Penser 1848 à l’échelle des mondes

À travers l’ensemble des articles proposés, les auteurs invitent à une relecture des événements de ce tournant du XIXe siècle : « envisager les révolutions de 1848 à l’échelle du monde porte une ambition multiple : abandonner les modèles diffusionnistes, déplacer le regard vers des espaces lointains […], penser ensemble l’entrecroisement des dynamiques à l’œuvre ». Et c’est bien l’ambition de cet ouvrage, qui accorde une large place aux circulations des hommes et des idées. Avec l’industrialisation, les échanges sont en effet intenses : la presse et les images se diffusent, les hommes voyagent et permettent une connexion entre les différents mouvements. Ainsi, plusieurs articles retracent des parcours d’hommes engagés, parmi lesquels des exilés politiques qui emmènent avec eux, ici et là, leurs réflexions et leurs combats : c’est le cas des proscrits britanniques en Afrique du Sud ou du séjour de Garibaldi en Amérique du Sud.

L’Amérique latine est d’ailleurs particulièrement sensible aux influences politiques européennes tant les circulations atlantiques sont fortes : « l’impact de 1848 sur l’histoire intellectuelle et politique de l’Amérique latine fut incontestable », note ainsi Jorge Myers. De nombreuses contributions s’interrogent sur les liens forts tissés entre l’Europe et le continent américain, révélant un caractère polycentrique des révolutions. L’impact des révolutions de 1848 y apparaît évident, par exemple au Chili, dont la tentative révolutionnaire échoue en 1851, au Brésil, lors de la révolte de la province du Permanbouc, ou en Nouvelle-Grenade, qui connaît une révolution en 1849. Au Mexique, cela se traduit, après la défaite contre les États-Unis, par des mouvements de populations (le Mexique perd la moitié nord de son territoire), des soulèvements d’Amérindiens et de ruraux, mais aussi par de nombreux débats sur la réforme libérale qui aboutissent en 1854.

Au nord du continent, 1848 est également un moment de bascule : il signifie pour les États-Unis à la fois la victoire lors de la guerre contre le Mexique et la découverte de l’or en Californie, où se ruent entre autres des Européens qui fuient « leur » 1848. Cette date est analysée a posteriori comme celle du début de l’insertion des États-Unis dans le monde. Ainsi, « dans les Amériques [...] 1848 est une autre date charnière comme en Europe, mais pour d’autres raisons, même si certaines connexions peuvent apparaître », écrit Emmanuelle Perez-Tisserant.

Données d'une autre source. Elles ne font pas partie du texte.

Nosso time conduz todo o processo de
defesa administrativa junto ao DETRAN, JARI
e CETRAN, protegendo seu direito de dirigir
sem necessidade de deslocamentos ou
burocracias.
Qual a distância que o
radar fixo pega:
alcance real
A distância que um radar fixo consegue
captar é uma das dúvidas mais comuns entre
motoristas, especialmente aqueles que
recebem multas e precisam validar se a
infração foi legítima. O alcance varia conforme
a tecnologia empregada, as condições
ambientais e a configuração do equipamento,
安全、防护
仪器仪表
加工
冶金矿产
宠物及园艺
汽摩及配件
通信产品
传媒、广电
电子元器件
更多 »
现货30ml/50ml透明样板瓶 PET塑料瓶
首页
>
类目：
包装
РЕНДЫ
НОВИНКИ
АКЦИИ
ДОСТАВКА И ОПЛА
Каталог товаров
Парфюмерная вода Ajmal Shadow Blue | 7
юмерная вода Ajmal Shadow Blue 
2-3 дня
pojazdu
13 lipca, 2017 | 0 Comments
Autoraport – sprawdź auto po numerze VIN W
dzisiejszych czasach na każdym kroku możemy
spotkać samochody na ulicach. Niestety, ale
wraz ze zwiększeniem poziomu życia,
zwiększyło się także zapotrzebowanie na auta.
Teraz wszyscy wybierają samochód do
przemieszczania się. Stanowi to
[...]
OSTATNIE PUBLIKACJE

Par l’histoire globale, une connexion évidente se fait jour et lie les différents mouvements du continent américain à l’Australie, avec des chronologies parfois décalées que les historiographies nationales n’analysent pas toujours. Cela permet au lecteur de se « placer dans un ensemble qui intègre les espaces africains, asiatiques, nord et sud-américain ».

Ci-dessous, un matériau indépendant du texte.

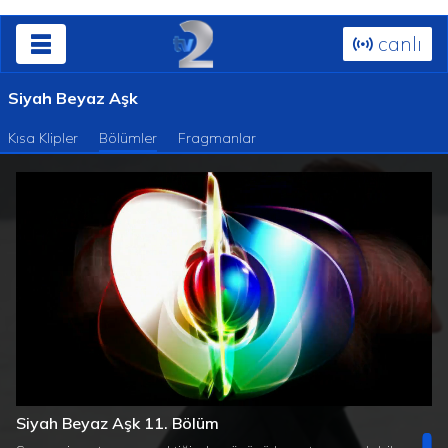
canlı
Siyah Beyaz Aşk
Kısa Klipler
Bölümler
Fragmanlar
Süre
Toplam
/
Yüklendi
:
Yükleniyor
:
0%
0%
Siyah Beyaz Aşk 11. Bölüm
Süre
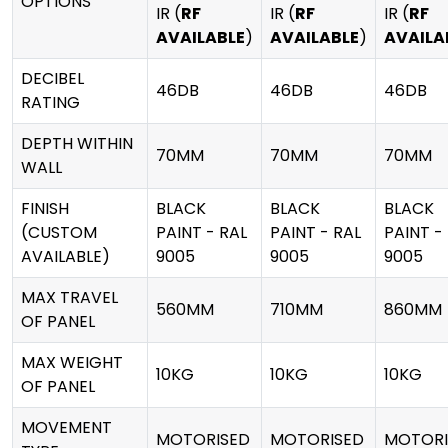
OPTIONS
IR (
RF
IR (
RF
IR (
RF
AVAILABLE
)
AVAILABLE
)
AVAILA
DECIBEL
46DB
46DB
46DB
RATING
DEPTH WITHIN
70MM
70MM
70MM
WALL
FINISH
BLACK
BLACK
BLACK
(CUSTOM
PAINT - RAL
PAINT - RAL
PAINT -
AVAILABLE)
9005
9005
9005
MAX TRAVEL
560MM
710MM
860MM
OF PANEL
MAX WEIGHT
10KG
10KG
10KG
OF PANEL
MOVEMENT
MOTORISED
MOTORISED
MOTORI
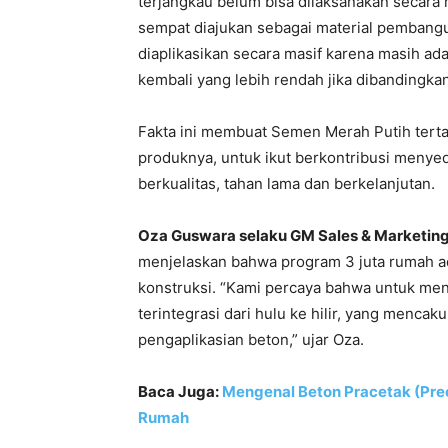
terjangkau belum bisa dilaksanakan secara 
sempat diajukan sebagai material pembang
diaplikasikan secara masif karena masih ada
kembali yang lebih rendah jika dibandingk
Fakta ini membuat Semen Merah Putih ter
produknya, untuk ikut berkontribusi meny
berkualitas, tahan lama dan berkelanjutan.
Oza Guswara selaku GM Sales & Marketin
menjelaskan bahwa program 3 juta rumah ad
konstruksi. “Kami percaya bahwa untuk men
terintegrasi dari hulu ke hilir, yang menca
pengaplikasian beton,” ujar Oza.
Baca Juga:
Mengenal Beton Pracetak (Prec
Rumah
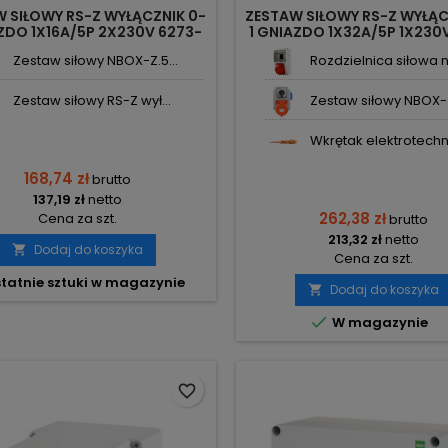
 SIŁOWY RS-Z WYŁĄCZNIK 0-
ZESTAW SIŁOWY RS-Z WYŁĄC
AZDO 1X16A/5P 2X230V 6273-
1 GNIAZDO 1X32A/5P 1X230
 ELEKTRO-PLAST NASIELSK
00 ELEKTRO-PLAST NASI
Zestaw siłowy NBOX-Z.5...
Rozdzielnica siłowa n/
Zestaw siłowy RS-Z wył...
Zestaw siłowy NBOX-Z
Wkrętak elektrotechni
168,74 zł
brutto
137,19 zł
netto
262,38 zł
Cena za szt.
brutto
213,32 zł
netto
Dodaj do koszyka

Cena za szt.
tatnie sztuki w magazynie
Dodaj do koszyka


W magazynie
favorite_border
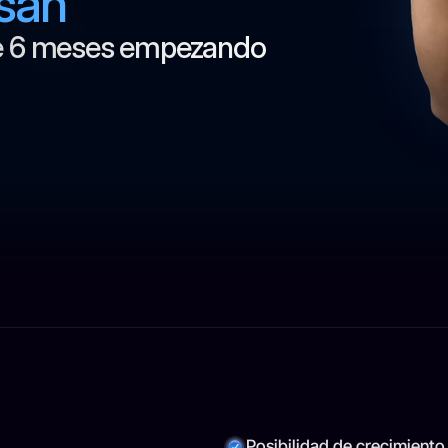
san
e 6 meses empezando 
ía
Local?
Posibilidad de crecimiento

Cela dit, cette « séduisante quête d’un 1848 global » trouve des limites, comme le montrent là encore plusieurs contributions : il est clair que certains mouvements ici analysés ne sont pas des conséquences directes du 1848 européen. Les auteurs nous invitent donc — et c’est le titre de la 1re partie de l’ouvrage — à « déseuropéaniser le Printemps des Peuples » pour sortir d’une vision classique centre/périphérie. L’hétérogénéité des situations étudiées montre bien des phénomènes distincts : l’ouvrage nous invite ainsi « à reconsidérer l’universalité proclamée des révolutions de 1848 comme horizon d’attente de l’événement ».  L’intérêt de cette lecture globale réside bien dans le jeu d’échelle permanent entre les contacts et influences au niveau international, mais aussi dans les analyses micro qui s’intéressent à des mouvements de contestation de minorités locales. Ainsi, « le monde de 1848 est à la fois interconnecté et désynchronisé ».

Pour mener à bien cette étude comparative, les sources mobilisées par les auteurs sont variées : itinéraires individuels, correspondances (par exemple entre l’Île Maurice et la Grande-Bretagne), manifestes politiques, écrits utopistes, sources officielles de répression ou de surveillance...

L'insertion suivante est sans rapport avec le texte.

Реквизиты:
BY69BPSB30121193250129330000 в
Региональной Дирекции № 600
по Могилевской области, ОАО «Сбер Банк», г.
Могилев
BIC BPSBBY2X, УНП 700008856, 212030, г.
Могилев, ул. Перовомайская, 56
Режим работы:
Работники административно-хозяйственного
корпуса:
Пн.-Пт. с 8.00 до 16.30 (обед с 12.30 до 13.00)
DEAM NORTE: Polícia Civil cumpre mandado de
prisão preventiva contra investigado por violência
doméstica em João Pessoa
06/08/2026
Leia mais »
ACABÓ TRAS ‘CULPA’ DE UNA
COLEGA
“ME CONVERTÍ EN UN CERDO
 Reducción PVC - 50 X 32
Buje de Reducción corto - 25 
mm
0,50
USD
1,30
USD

Esclavage question coloniale

1848 est bien l’année des grandes révolutions, et pas seulement en Europe. Mais c’est aussi une époque de transformations des rapports de domination à l’échelle mondiale. Ainsi, 1848 est aussi le moment de l’abolition de l’esclavage, dont plusieurs articles évoquent la mise en application et la diffusion. En Amérique latine, de nombreux pays ont aboli l’esclavage après les révolutions de 1848 : « le lien entre le moment 1848 et la fin de l’esclavage fut si profond qu’on peut dire que celle-ci fut la conséquence directe de celle-là », même si « chacun de ces pays mit fin à l’esclavage pour des raisons internes ». Partout, cette question est discutée, débattue et entraîne une réflexion sur les compensations à mettre en œuvre, dont parlent plusieurs articles. Ici encore, l’ouvrage montre à quel point les négociations sont à la fois impériales, transnationales mais s’adaptent aussi aux contextes locaux. L’Empire français met en œuvre des modalités différentes en fonction des territoires (entre Antilles, Océan Indien et Algérie, par exemple) et les formes multiples de l’engagement (en Inde et à Ceylan, par exemple) en découlent.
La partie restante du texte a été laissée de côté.